KOLOA, Hawaii – With many compelling reasons for outpatient total shoulder replacement surgery, orthopedic surgeons need to be aware that one of the biggest factors for success is the mindset of the patients, said a presenter at Orthopedics Today Hawaii 2018, here.
“Some of outpatient surgery is the way we explain this to patients,” Mark A. Mighell, MD, said. “By doing this and by having a well-organized team, there are certain patients who would benefit greatly.”
Mark A. Mighell
Mighell said a successful outpatient total joint replacement program needs to have buy-in from multiple stakeholders. The programs also need centers of excellence; a dedicated shoulder team; established pathways for postoperative issues; cooperation from anesthesia and administration teams; and implant and vendor costs. Patient selection is also key, he said.
“Patient selection – this is where the rubber meets the road,” he said. “You have to pick the right patients.”
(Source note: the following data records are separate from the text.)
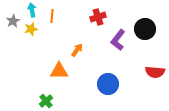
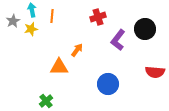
orange triangle: moved 4 px up
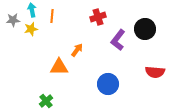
gray star: moved 1 px up; rotated 24 degrees clockwise
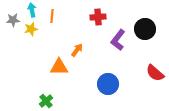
red cross: rotated 14 degrees clockwise
red semicircle: moved 1 px down; rotated 36 degrees clockwise
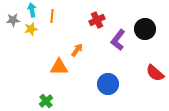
red cross: moved 1 px left, 3 px down; rotated 21 degrees counterclockwise
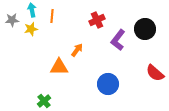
gray star: moved 1 px left
green cross: moved 2 px left
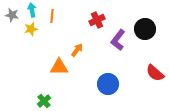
gray star: moved 5 px up; rotated 16 degrees clockwise
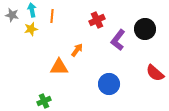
blue circle: moved 1 px right
green cross: rotated 16 degrees clockwise
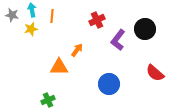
green cross: moved 4 px right, 1 px up
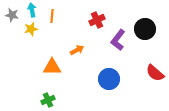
orange arrow: rotated 24 degrees clockwise
orange triangle: moved 7 px left
blue circle: moved 5 px up
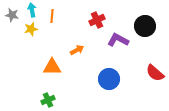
black circle: moved 3 px up
purple L-shape: rotated 80 degrees clockwise
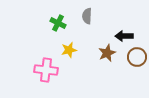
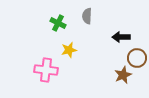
black arrow: moved 3 px left, 1 px down
brown star: moved 16 px right, 22 px down
brown circle: moved 1 px down
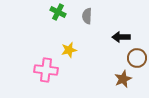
green cross: moved 11 px up
brown star: moved 4 px down
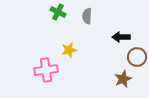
brown circle: moved 1 px up
pink cross: rotated 15 degrees counterclockwise
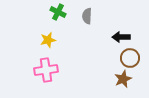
yellow star: moved 21 px left, 10 px up
brown circle: moved 7 px left, 1 px down
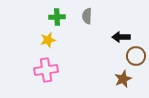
green cross: moved 1 px left, 5 px down; rotated 28 degrees counterclockwise
brown circle: moved 6 px right, 2 px up
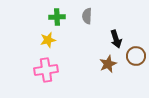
black arrow: moved 5 px left, 2 px down; rotated 108 degrees counterclockwise
brown star: moved 15 px left, 15 px up
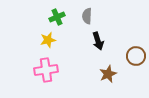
green cross: rotated 21 degrees counterclockwise
black arrow: moved 18 px left, 2 px down
brown star: moved 10 px down
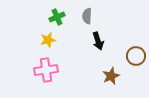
brown star: moved 3 px right, 2 px down
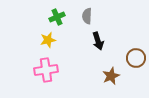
brown circle: moved 2 px down
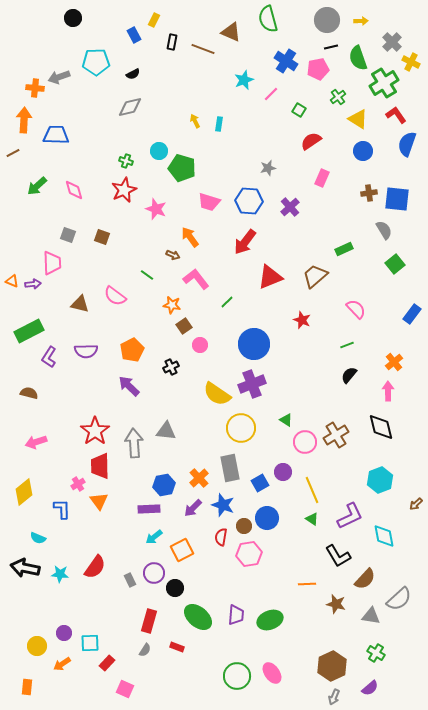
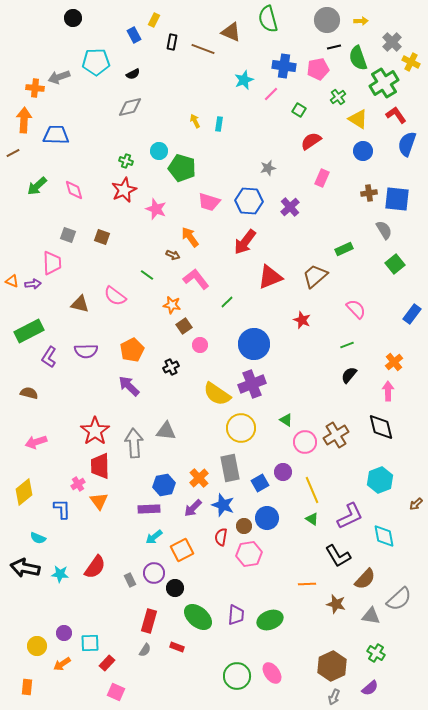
black line at (331, 47): moved 3 px right
blue cross at (286, 61): moved 2 px left, 5 px down; rotated 25 degrees counterclockwise
pink square at (125, 689): moved 9 px left, 3 px down
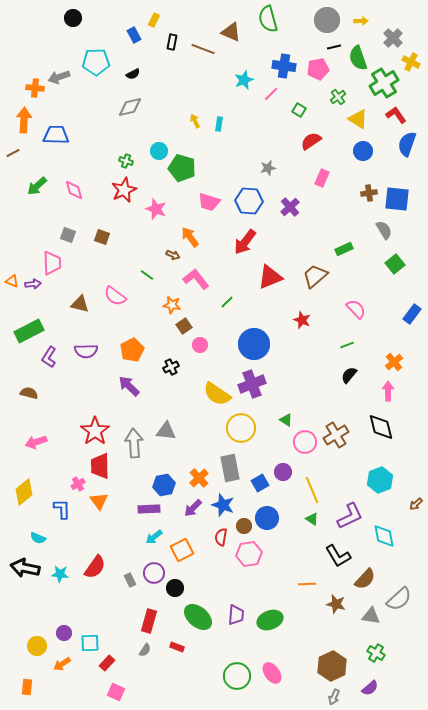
gray cross at (392, 42): moved 1 px right, 4 px up
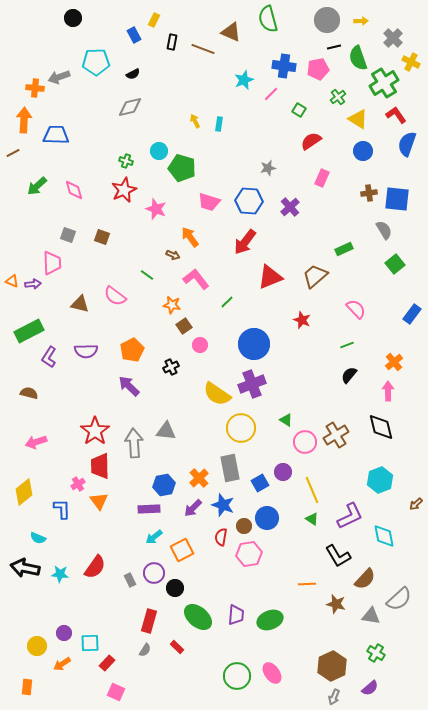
red rectangle at (177, 647): rotated 24 degrees clockwise
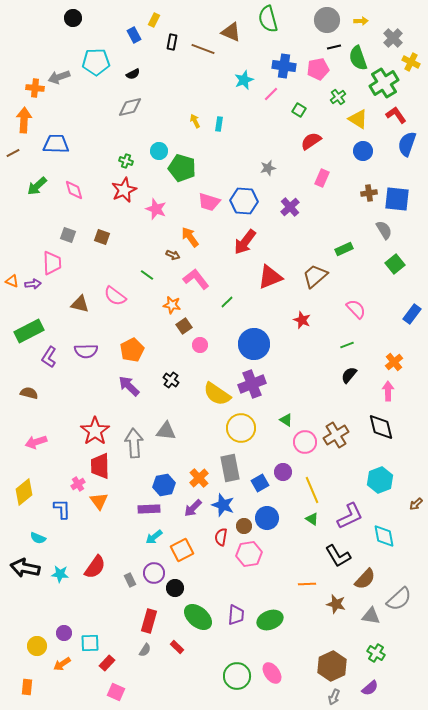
blue trapezoid at (56, 135): moved 9 px down
blue hexagon at (249, 201): moved 5 px left
black cross at (171, 367): moved 13 px down; rotated 28 degrees counterclockwise
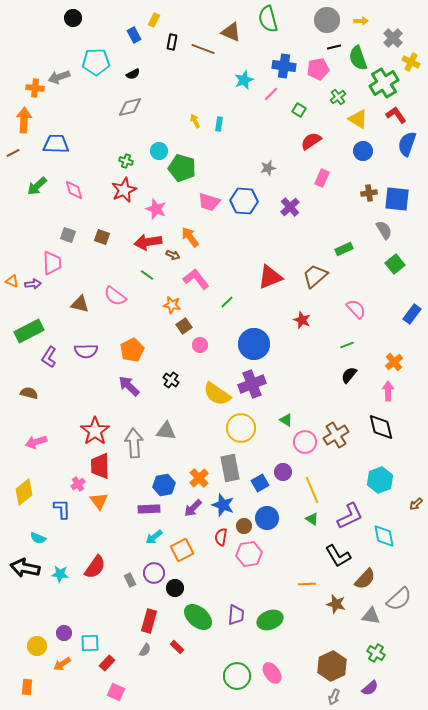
red arrow at (245, 242): moved 97 px left; rotated 44 degrees clockwise
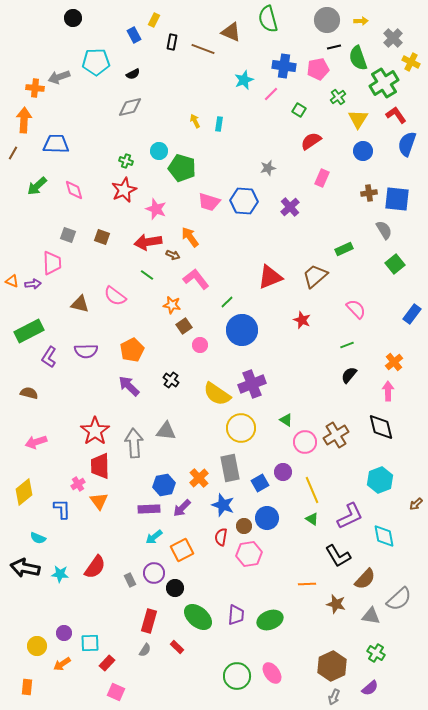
yellow triangle at (358, 119): rotated 30 degrees clockwise
brown line at (13, 153): rotated 32 degrees counterclockwise
blue circle at (254, 344): moved 12 px left, 14 px up
purple arrow at (193, 508): moved 11 px left
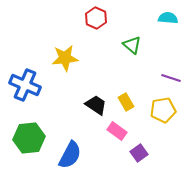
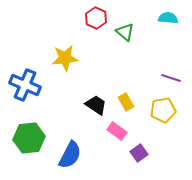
green triangle: moved 7 px left, 13 px up
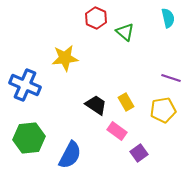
cyan semicircle: rotated 72 degrees clockwise
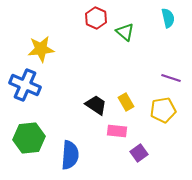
yellow star: moved 24 px left, 9 px up
pink rectangle: rotated 30 degrees counterclockwise
blue semicircle: rotated 24 degrees counterclockwise
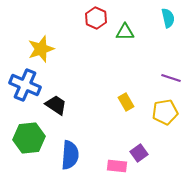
green triangle: rotated 42 degrees counterclockwise
yellow star: rotated 12 degrees counterclockwise
black trapezoid: moved 40 px left
yellow pentagon: moved 2 px right, 2 px down
pink rectangle: moved 35 px down
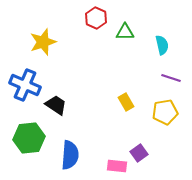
cyan semicircle: moved 6 px left, 27 px down
yellow star: moved 2 px right, 7 px up
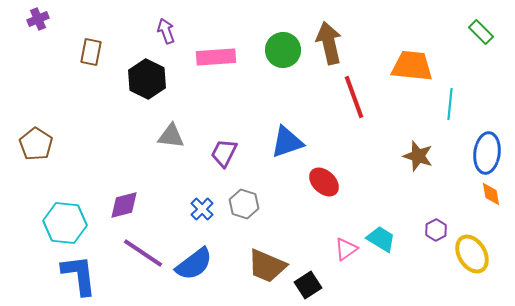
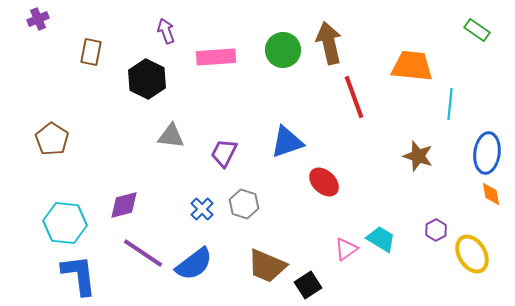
green rectangle: moved 4 px left, 2 px up; rotated 10 degrees counterclockwise
brown pentagon: moved 16 px right, 5 px up
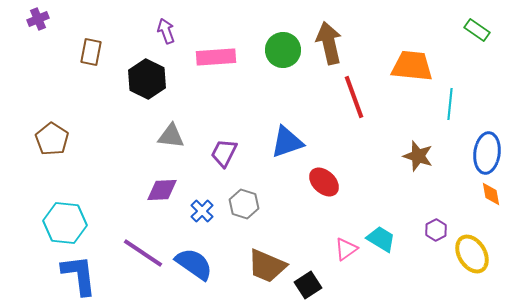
purple diamond: moved 38 px right, 15 px up; rotated 12 degrees clockwise
blue cross: moved 2 px down
blue semicircle: rotated 108 degrees counterclockwise
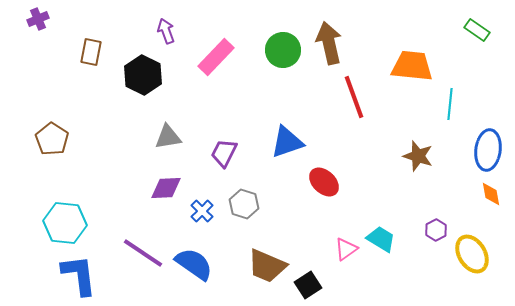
pink rectangle: rotated 42 degrees counterclockwise
black hexagon: moved 4 px left, 4 px up
gray triangle: moved 3 px left, 1 px down; rotated 16 degrees counterclockwise
blue ellipse: moved 1 px right, 3 px up
purple diamond: moved 4 px right, 2 px up
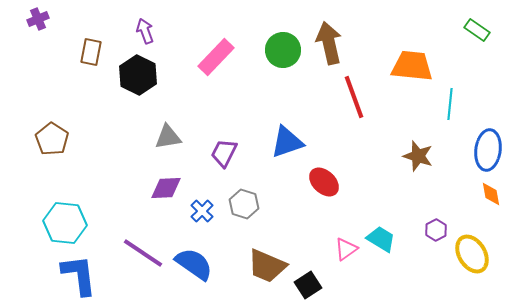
purple arrow: moved 21 px left
black hexagon: moved 5 px left
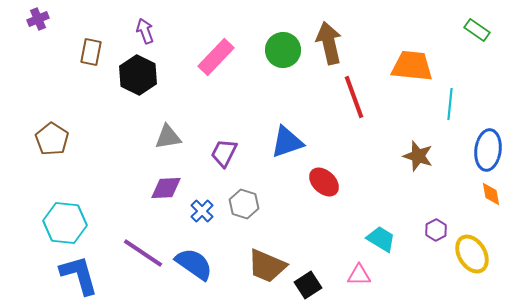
pink triangle: moved 13 px right, 26 px down; rotated 35 degrees clockwise
blue L-shape: rotated 9 degrees counterclockwise
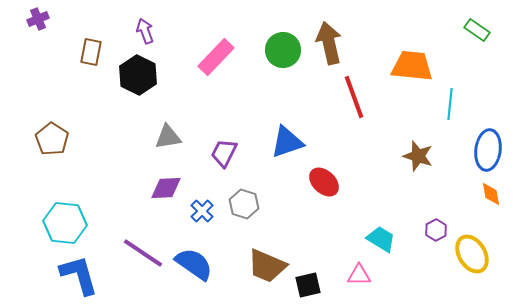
black square: rotated 20 degrees clockwise
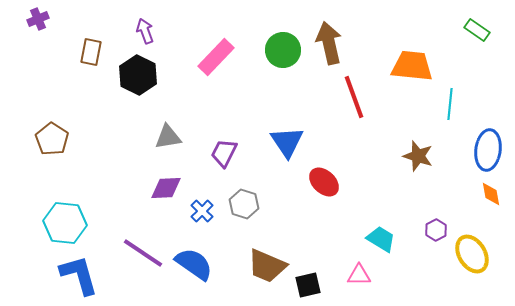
blue triangle: rotated 45 degrees counterclockwise
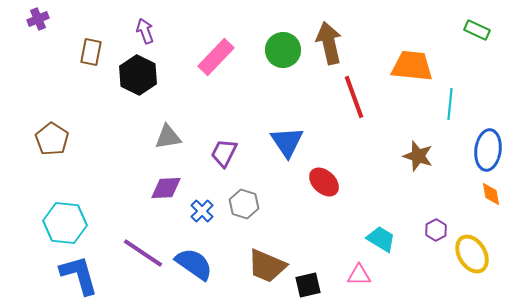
green rectangle: rotated 10 degrees counterclockwise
Studies have shown the best candidates are patients younger than 70 years, patients with a BMI of less than 35 kg/m2 and the absence of significant cardiopulmonary comorbidities, he said. Patients must have private insurance, as outpatient shoulder replacement cannot be offered to patients with governmental insurance. Mighell said published studies have shown no significant differences in complications and no significant differences in readmission rates between properly selected patients. He also advised surgeons to have mechanisms in place to mitigate blood loss. Other critical issues are enhanced, pain control procedures and having the proper infrastructure to address postoperative management issues.
“You want to make sure your patient can get in touch with you,” he said. – by Kristine Houck, MA, ELS
Mighell MA. Outpatient shoulder arthroplasty: How to ensure success and safety. Presented at: Orthopedics Today Hawaii 2018; Jan. 7-11, 2018; Koloa, Hawaii.
Disclosure: Mighell reports he receives royalties from NewClip Technics; is a consultant for and is on the speakers bureau for DJO Surgical and Stryker; and does contracted research for Stryker.